WHAT YOU SHOULD DO>
Transcribe the entries below exactly, starting with the line that has "Upload of passport and photograph are not" and stopping after the line that has "See Our Full Breakdown"; no pictures belong in the copy.
*** Block opens ***
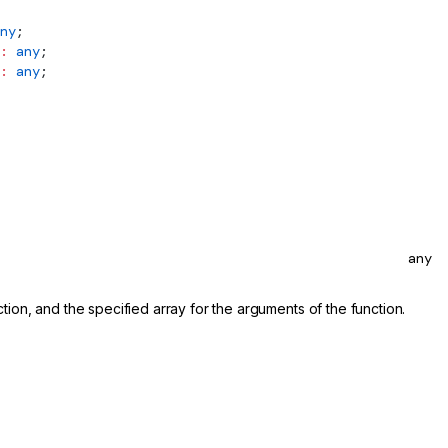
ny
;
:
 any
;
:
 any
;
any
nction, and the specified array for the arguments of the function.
*** Block closes ***
*** Block opens ***
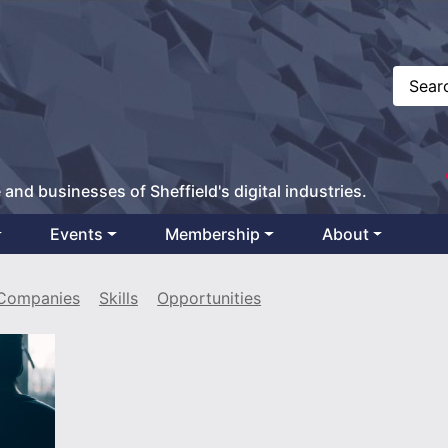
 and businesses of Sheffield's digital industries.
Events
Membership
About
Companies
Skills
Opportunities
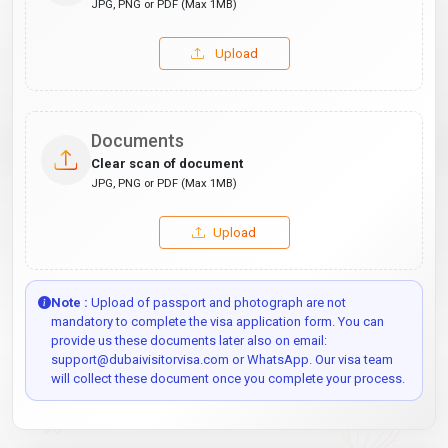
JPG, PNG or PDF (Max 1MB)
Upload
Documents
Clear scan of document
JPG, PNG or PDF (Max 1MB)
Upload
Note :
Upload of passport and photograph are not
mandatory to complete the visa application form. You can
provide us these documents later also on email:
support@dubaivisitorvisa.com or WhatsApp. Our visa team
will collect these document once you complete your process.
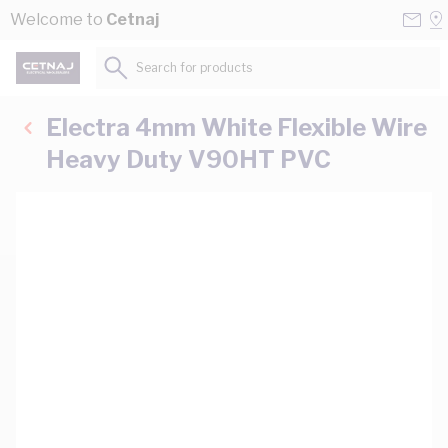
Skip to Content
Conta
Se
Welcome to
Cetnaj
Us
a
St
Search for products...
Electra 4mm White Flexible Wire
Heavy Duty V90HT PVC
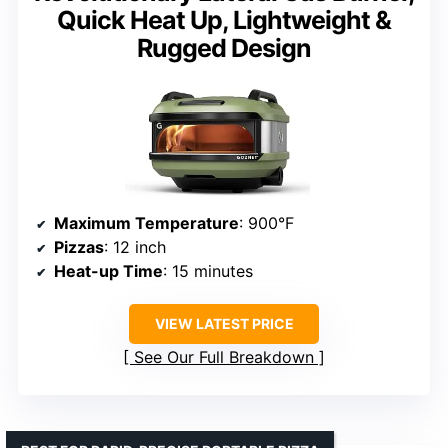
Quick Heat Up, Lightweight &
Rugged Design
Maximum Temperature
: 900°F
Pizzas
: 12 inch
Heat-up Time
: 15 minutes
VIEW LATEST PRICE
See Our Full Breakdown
*** Block closes ***
RESPONSE TO THIS EXERCISE>
Upload of passport and photograph are not
mandatory to complete the visa application form. You can
provide us these documents later also on email:
support@dubaivisitorvisa.com or WhatsApp. Our visa team
will collect these document once you complete your process.
Skip to Content
Conta
Se
Welcome to
Cetnaj
Us
a
St
Search for products...
Electra 4mm White Flexible Wire
Heavy Duty V90HT PVC
Quick Heat Up, Lightweight &
Rugged Design
Maximum Temperature
: 900°F
Pizzas
: 12 inch
Heat-up Time
: 15 minutes
VIEW LATEST PRICE
See Our Full Breakdown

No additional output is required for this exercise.